*Instructions to follow*. Using the entries below, show all lines with the string "Allende".

*Extracted page text data*.
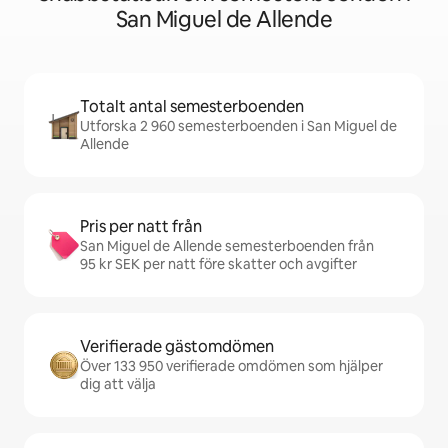
San Miguel de Allende
Totalt antal semesterboenden
Utforska 2 960 semesterboenden i San Miguel de
Allende
Pris per natt från
San Miguel de Allende semesterboenden från
95 kr SEK per natt före skatter och avgifter
Verifierade gästomdömen
Över 133 950 verifierade omdömen som hjälper
dig att välja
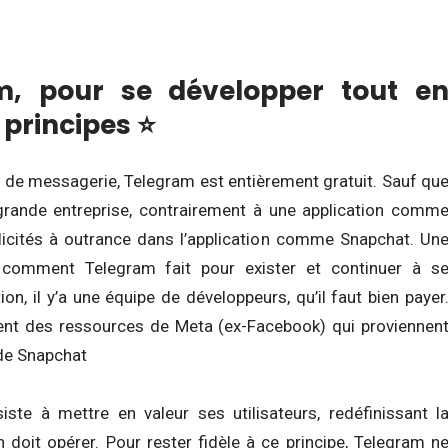
, pour se développer tout e
 principes ⭐
 de messagerie, Telegram est entièrement gratuit. Sauf qu
grande entreprise, contrairement à une application comm
icités à outrance dans l’application comme Snapchat. Un
: comment Telegram fait pour exister et continuer à s
n, il y’a une équipe de développeurs, qu’il faut bien payer
nt des ressources de Meta (ex-Facebook) qui proviennen
 de Snapchat
ste à mettre en valeur ses utilisateurs, redéfinissant l
 doit opérer. Pour rester fidèle à ce principe, Telegram n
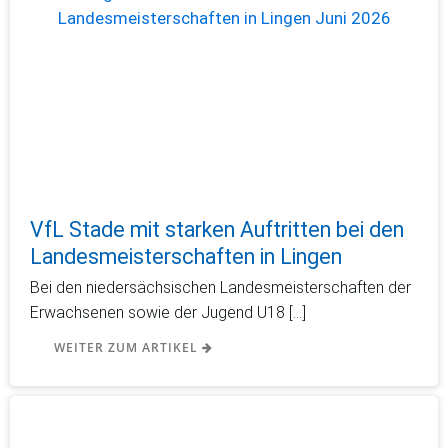
VfL Stade mit starken Auftritten bei den
Landesmeisterschaften in Lingen
Bei den niedersächsischen Landesmeisterschaften der
Erwachsenen sowie der Jugend U18 […]
WEITER ZUM ARTIKEL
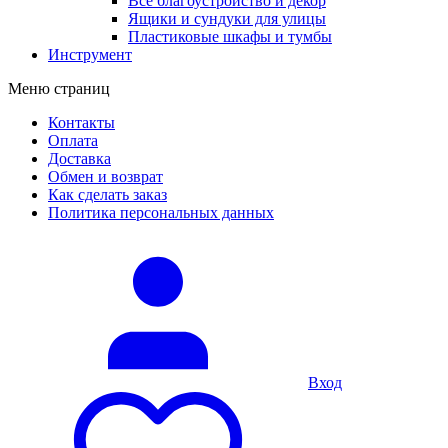
Все благоустройство и декор
Ящики и сундуки для улицы
Пластиковые шкафы и тумбы
Инструмент
Меню страниц
Контакты
Оплата
Доставка
Обмен и возврат
Как сделать заказ
Политика персональных данных
Вход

*The answer*.
San Miguel de Allende
Allende
San Miguel de Allende semesterboenden från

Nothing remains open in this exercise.